The Tiger Who Came To Tea

The Tiger Who Came to Tea: Interview with David Walliams (Narrator)

Category: Interview

When did you first encounter Judith Kerr’s book?

I didn’t encounter the book as a child, which is a shame because it’s the ultimate children’s book. But I encountered it probably about 10 or 12 years ago. We [David and Judith Kerr] share a publisher in Harper Collins and I got to meet Judith. Then I started to piece together all this incredible work that she made and at the top of the tree is this masterpiece.

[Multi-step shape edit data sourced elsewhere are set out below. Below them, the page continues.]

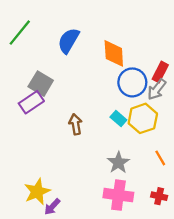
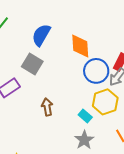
gray square: (41, 84) -> (32, 64), moved
cyan rectangle: (118, 118) -> (85, 116), moved

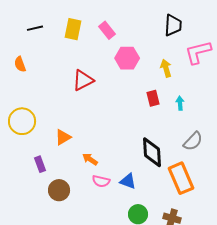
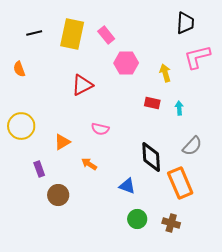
black trapezoid: (173, 25) -> (185, 23), moved
yellow rectangle: (73, 29) -> (72, 34), size x1.4
red rectangle: (153, 98) -> (152, 103), turned -63
pink semicircle: (101, 181) -> (100, 129), moved

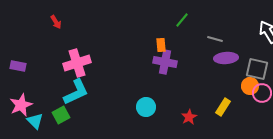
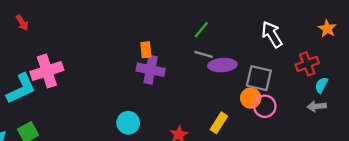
green line: (182, 20) -> (201, 30), moved
gray line: (215, 39) -> (204, 54), moved
cyan L-shape: (76, 92) -> (21, 89), moved

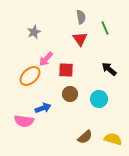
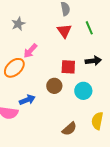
green line: (105, 28) -> (89, 28), moved
black arrow: (109, 69) -> (93, 61), turned 133
red square: (66, 70) -> (68, 67), moved
yellow semicircle: (113, 139) -> (97, 121), moved, turned -96

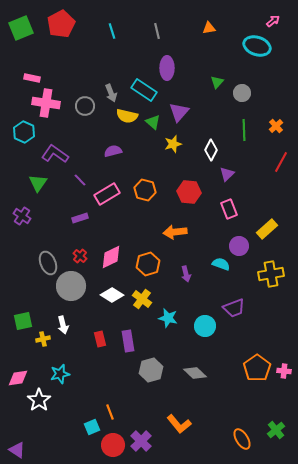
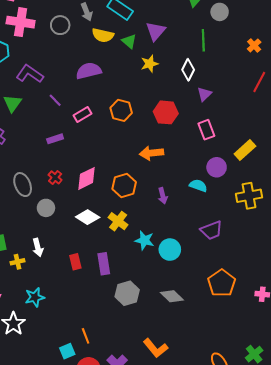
green line: (244, 130) -> (203, 40), moved
purple semicircle: (113, 151) -> (89, 71), size x1.4
pink rectangle: (107, 194) -> (83, 114), size x0.7
gray circle: (71, 286) -> (46, 208), size x0.6
cyan circle: (205, 326) -> (170, 250), moved
orange pentagon: (257, 368) -> (222, 283), moved

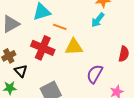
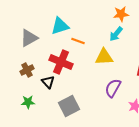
yellow triangle: (74, 47) -> (104, 57), moved
black triangle: (21, 71) -> (48, 82), moved

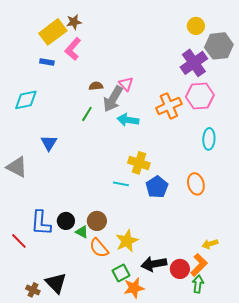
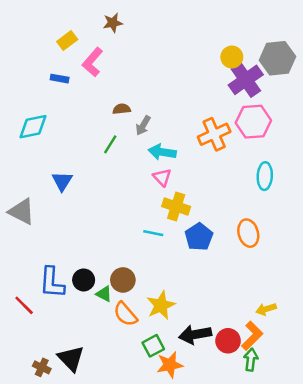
brown star: (74, 22) -> (113, 23), moved
yellow circle: (196, 26) -> (232, 57), moved
yellow rectangle: (53, 32) -> (67, 41), size x0.6
pink triangle: (126, 84) -> (162, 177), moved
gray arrow: (113, 99) -> (143, 125), size x0.6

What was your first reaction to it?

The book is a thing of beauty. I mean Judith Kerr was not only an incredible writer, she was obviously a world-class illustrator as well. And that on the surface of it seems very simple because you think: ‘Oh animal comes to tea’ but if you start thinking about it, you’re thinking: ‘Oh well, this is a tiger and, out of all the animals she could have chosen, she picked out one that was really dangerous’. And then it has this really surprising, almost downbeat, ending, with the tiger never coming again which leaves this question, why? And I think that’s why children and parents have returned to it over and over again.

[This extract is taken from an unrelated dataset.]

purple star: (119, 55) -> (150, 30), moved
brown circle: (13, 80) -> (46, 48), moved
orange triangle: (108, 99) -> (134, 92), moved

The book was first published in 1968; It’s not been out of print for 51 years. This Christmas it will be on Channel 4. What is its enduring appeal? 

I think the book is almost like a piece of instant nostalgia because it does make you think of your own childhood. And I do think that we would want to share that with children. A lot of children’s things have nostalgia, like Harry Potter instantly had a sense of nostalgia to it.

I think the book is very comforting. And Judith said herself that she thought it was quite popular because it was short and parents quite liked reading short stories to their kids! [Laughs] But I think it’s beautifully told. There isn’t a word out of place, the illustrations are just gorgeous. And I think there is a tension throughout because it is a tiger. I know Michael Rosen was trying to draw comparisons with Judith’s experiences as a child fleeing Nazi Germany because he seemed to think that the tiger was the Nazi’s. She denies that. But who knows what goes on in someone’s subconscious when they create a story. Certainly it is a very interesting puzzle. And it is deceptively simple. I think it’s the kind of book that everyone thinks‚ ‘Oh, I could write a story like that’. Well, just try! Because in fifty-one years no one has written anything quite like that again.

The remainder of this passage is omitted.